Dataset entries:
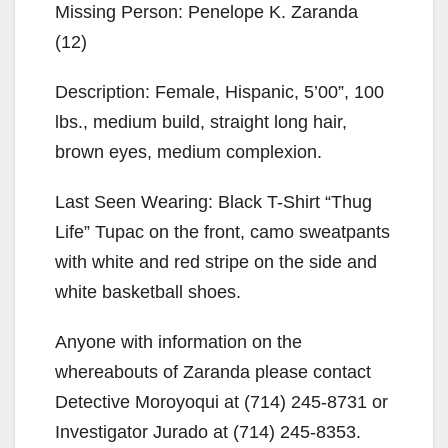
Missing Person: Penelope K. Zaranda
(12)
Description: Female, Hispanic, 5’00”, 100
lbs., medium build, straight long hair,
brown eyes, medium complexion.
Last Seen Wearing: Black T-Shirt “Thug
Life” Tupac on the front, camo sweatpants
with white and red stripe on the side and
white basketball shoes.
Anyone with information on the
whereabouts of Zaranda please contact
Detective Moroyoqui at (714) 245-8731 or
Investigator Jurado at (714) 245-8353.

▶ [WHAT YOU WILL DO] Which of the lines in the data contain the string "medium"? Return each one.

▶ [EXERCISE ANSWER]
lbs., medium build, straight long hair,
brown eyes, medium complexion.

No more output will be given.